Statement of Support for Relationships, Sex and Health Education
In partnership with Achieving for Children, Directors of Public Health and local Councillors across Richmond and Kingston, we have launched a statement of support for schools in their delivery of the new national Relationships Education, Relationships & Sex Education, and Health Education statutory guidance and curriculum content.
The new Department for Education statutory guidance was published in July 2019 under the Children and Social Work Act 2017. It reinforces Personal, Social, Health and Economic (PSHE) education delivered in schools to date by ensuring that all pupils in every school are consistently supported with the right information, skills and knowledge to enable them to keep safe and build their resilience as they journey into adulthood. Schools began their programmes of delivery in September 2020. Cllr Frost has said in support of the work in schools:
'Richmond Councillors, the Council and Achieving for Children welcome the government’s new compulsory subjects of Relationships Education, Relationships & Sex Education and Health Education (RSHE) in schools. The curriculum which is taught in our schools is an important contribution to the overall safeguarding, health and wellbeing of children and young people in our borough. With all the current pressures on young people as they grow up, it has never been more important to ensure that a strong curriculum is in place to help children and young people, in partnership with parents and carers, to build the resilience and skills to manage their relationships and promote their health and well-being as they grow safely into independent young adults.

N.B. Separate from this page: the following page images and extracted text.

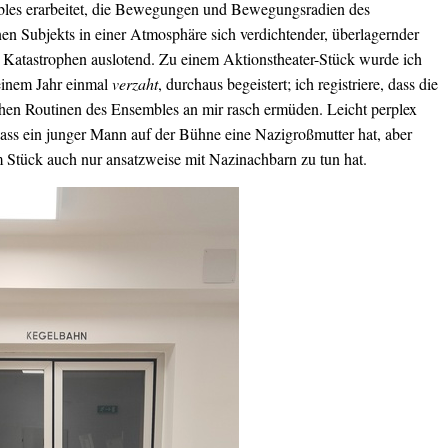
les erarbeitet, die Bewegungen und Bewegungsradien des
en Subjekts in einer Atmosphäre sich verdichtender, überlagernder
 Katastrophen auslotend. Zu einem Aktionstheater-Stück wurde ich
einem Jahr einmal
verzaht
, durchaus begeistert; ich registriere, dass die
schen Routinen des Ensembles an mir rasch ermüden. Leicht perplex
ass ein junger Mann auf der Bühne eine Nazigroßmutter hat, aber
 Stück auch nur ansatzweise mit Nazinachbarn zu tun hat.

I know that our Youth Council sees this as a priority within our schools, and I am pleased to have the opportunity to commend the national guidance for our schools across the borough.'
The public health team regularly commission training to support the implementation of PSHE in schools. For more information and latest training courses please visit AfC CPD website
Relationships, sex and health education: Guides for Parents
The government have produced some useful guides for parents of primary and secondary age pupils that schools can use to communicate with them about teaching relationships and health education.
Getting It On is a website dedicated to helping teenagers in South West London. The website provides information and advice on key issues such as sexual and mental health, drugs, alcohol and relationship problems, and gives listings of helpful services and clinics across the area.
To find a full list of all the local clinics and services in your area, use the search facility. Choose your area – Croydon, Kingston, Merton, Richmond, Sutton or Wandsworth – then pick the category that best matches your query from the drop-down menus.
Getting It On is there to help. Don’t go it alone. The website can also be used as a resource for parents and carers and education staff in schools as part of the PSHE curriculum.
Exploitation support pack for parents and carers
Public health has developed a support pack for local parents and carers who are concerned that their child could be, or is experiencing exploitation.
The pack is primarily for parents whose children have experienced exploitation (or where they are concerned that they may be) either by their peers or adults. It is designed to help parents and carers reduce the risk of further exploitation; help understand what is happening if it does; and provides tips, helpful information, and guidance to protect and support their child going forwards.
While the pack is a useful tool for parents and carers to access as needed, it can also be used as a useful reference guide for professionals and support workers who provide support for parents and carers. The pack considers the following, and more:
- What exploitation is and how it can happen
- Strategies for talking to children about exploitation
- Useful tips for preventing exploitation online
- What to do if a child goes missing
- Living and coping with exploitation
The pack, which has been developed in partnership with local parents, exploitation services, children’s safeguarding partnerships, public health teams and the Police Borough Command Unit, is also available for parents and workers to download on the local Getting it on website.